● **What you should do**:
Look through the records below for the line with "Image resolution: width=1220" and the line with "What do you see at coordinates (11, 2397)", then return those lines and all lines between, exactly.

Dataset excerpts
◇ ◇ ◇

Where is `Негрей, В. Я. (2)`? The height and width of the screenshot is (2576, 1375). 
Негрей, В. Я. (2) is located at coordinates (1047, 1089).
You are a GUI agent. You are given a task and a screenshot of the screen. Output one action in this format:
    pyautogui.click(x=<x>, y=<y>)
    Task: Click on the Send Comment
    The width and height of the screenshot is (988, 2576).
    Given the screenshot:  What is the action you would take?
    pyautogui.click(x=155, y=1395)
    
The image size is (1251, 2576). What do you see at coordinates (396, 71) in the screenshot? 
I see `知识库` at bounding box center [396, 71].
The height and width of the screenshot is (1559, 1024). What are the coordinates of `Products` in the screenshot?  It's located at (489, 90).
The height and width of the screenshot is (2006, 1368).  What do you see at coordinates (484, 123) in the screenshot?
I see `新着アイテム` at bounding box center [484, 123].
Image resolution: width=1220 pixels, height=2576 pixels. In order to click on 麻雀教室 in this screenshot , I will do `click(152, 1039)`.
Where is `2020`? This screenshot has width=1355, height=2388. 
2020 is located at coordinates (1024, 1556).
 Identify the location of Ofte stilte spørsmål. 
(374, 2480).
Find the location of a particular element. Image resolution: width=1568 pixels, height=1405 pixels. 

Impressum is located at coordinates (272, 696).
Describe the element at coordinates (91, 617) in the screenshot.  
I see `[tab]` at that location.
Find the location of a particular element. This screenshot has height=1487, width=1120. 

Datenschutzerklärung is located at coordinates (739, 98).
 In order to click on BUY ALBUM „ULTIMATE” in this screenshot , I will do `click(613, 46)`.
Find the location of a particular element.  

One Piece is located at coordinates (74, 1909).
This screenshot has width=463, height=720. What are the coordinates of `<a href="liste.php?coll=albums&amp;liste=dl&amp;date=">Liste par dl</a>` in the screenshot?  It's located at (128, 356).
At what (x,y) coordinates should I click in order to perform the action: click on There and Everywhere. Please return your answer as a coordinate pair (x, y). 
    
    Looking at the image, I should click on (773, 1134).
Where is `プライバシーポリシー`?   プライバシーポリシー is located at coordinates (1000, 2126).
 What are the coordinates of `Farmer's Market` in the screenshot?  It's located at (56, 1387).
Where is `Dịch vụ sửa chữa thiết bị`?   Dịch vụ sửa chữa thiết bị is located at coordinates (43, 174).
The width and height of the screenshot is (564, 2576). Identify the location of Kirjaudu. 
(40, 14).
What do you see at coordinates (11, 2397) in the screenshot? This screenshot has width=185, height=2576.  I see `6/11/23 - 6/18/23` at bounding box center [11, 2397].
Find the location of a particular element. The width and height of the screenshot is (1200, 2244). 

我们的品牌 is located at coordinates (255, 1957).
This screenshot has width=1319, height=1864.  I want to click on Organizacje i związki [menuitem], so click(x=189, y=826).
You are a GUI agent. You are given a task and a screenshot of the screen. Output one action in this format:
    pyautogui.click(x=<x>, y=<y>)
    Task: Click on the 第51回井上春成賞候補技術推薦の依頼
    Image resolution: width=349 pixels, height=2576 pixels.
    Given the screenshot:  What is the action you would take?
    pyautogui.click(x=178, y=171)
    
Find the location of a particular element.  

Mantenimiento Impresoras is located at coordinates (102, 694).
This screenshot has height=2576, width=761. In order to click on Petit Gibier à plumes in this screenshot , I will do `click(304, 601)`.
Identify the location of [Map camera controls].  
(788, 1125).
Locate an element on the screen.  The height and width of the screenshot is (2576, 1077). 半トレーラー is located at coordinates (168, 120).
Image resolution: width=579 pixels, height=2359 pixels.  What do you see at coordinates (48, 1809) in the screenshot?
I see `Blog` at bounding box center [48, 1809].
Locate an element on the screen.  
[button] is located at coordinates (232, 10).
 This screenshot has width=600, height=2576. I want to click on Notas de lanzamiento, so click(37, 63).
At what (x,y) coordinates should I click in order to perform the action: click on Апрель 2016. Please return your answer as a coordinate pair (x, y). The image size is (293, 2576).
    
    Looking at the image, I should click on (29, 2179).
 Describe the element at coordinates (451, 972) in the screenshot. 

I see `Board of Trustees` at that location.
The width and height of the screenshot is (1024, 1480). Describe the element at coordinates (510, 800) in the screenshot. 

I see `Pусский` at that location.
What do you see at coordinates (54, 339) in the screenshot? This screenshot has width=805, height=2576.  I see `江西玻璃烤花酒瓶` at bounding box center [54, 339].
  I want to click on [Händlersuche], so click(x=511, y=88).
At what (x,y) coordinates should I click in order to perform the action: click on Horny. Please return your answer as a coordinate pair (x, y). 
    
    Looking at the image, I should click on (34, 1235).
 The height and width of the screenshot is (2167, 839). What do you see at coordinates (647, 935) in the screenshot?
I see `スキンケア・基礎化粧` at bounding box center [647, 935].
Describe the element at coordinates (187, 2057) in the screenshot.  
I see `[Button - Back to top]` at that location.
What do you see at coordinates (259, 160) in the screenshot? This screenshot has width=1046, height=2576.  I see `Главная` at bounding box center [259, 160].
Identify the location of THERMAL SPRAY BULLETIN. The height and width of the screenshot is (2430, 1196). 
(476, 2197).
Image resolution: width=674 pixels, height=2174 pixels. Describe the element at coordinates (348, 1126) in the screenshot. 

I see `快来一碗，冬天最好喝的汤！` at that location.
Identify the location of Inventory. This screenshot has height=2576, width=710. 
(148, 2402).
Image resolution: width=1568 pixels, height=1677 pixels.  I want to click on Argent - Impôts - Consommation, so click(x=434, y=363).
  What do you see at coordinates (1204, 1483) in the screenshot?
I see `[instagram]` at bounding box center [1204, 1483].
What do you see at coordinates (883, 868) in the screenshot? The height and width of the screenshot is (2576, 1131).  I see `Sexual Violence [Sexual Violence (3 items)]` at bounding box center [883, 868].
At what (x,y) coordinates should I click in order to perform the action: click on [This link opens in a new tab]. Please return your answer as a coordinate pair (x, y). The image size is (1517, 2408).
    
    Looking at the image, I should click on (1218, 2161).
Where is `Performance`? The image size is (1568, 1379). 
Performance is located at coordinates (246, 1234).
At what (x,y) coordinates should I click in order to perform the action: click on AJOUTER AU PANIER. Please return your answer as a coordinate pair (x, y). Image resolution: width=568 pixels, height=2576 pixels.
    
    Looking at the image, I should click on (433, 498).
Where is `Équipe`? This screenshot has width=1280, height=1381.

◇ ◇ ◇

● **Answer section**:
Image resolution: width=1220 pixels, height=2576 pixels. In order to click on 麻雀教室 in this screenshot , I will do `click(152, 1039)`.
Where is `2020`? This screenshot has width=1355, height=2388. 
2020 is located at coordinates (1024, 1556).
 Identify the location of Ofte stilte spørsmål. 
(374, 2480).
Find the location of a particular element. Image resolution: width=1568 pixels, height=1405 pixels. 

Impressum is located at coordinates (272, 696).
Describe the element at coordinates (91, 617) in the screenshot.  
I see `[tab]` at that location.
Find the location of a particular element. This screenshot has height=1487, width=1120. 

Datenschutzerklärung is located at coordinates (739, 98).
 In order to click on BUY ALBUM „ULTIMATE” in this screenshot , I will do `click(613, 46)`.
Find the location of a particular element.  

One Piece is located at coordinates (74, 1909).
This screenshot has width=463, height=720. What are the coordinates of `<a href="liste.php?coll=albums&amp;liste=dl&amp;date=">Liste par dl</a>` in the screenshot?  It's located at (128, 356).
At what (x,y) coordinates should I click in order to perform the action: click on There and Everywhere. Please return your answer as a coordinate pair (x, y). 
    
    Looking at the image, I should click on (773, 1134).
Where is `プライバシーポリシー`?   プライバシーポリシー is located at coordinates (1000, 2126).
 What are the coordinates of `Farmer's Market` in the screenshot?  It's located at (56, 1387).
Where is `Dịch vụ sửa chữa thiết bị`?   Dịch vụ sửa chữa thiết bị is located at coordinates (43, 174).
The width and height of the screenshot is (564, 2576). Identify the location of Kirjaudu. 
(40, 14).
What do you see at coordinates (11, 2397) in the screenshot? This screenshot has width=185, height=2576.  I see `6/11/23 - 6/18/23` at bounding box center [11, 2397].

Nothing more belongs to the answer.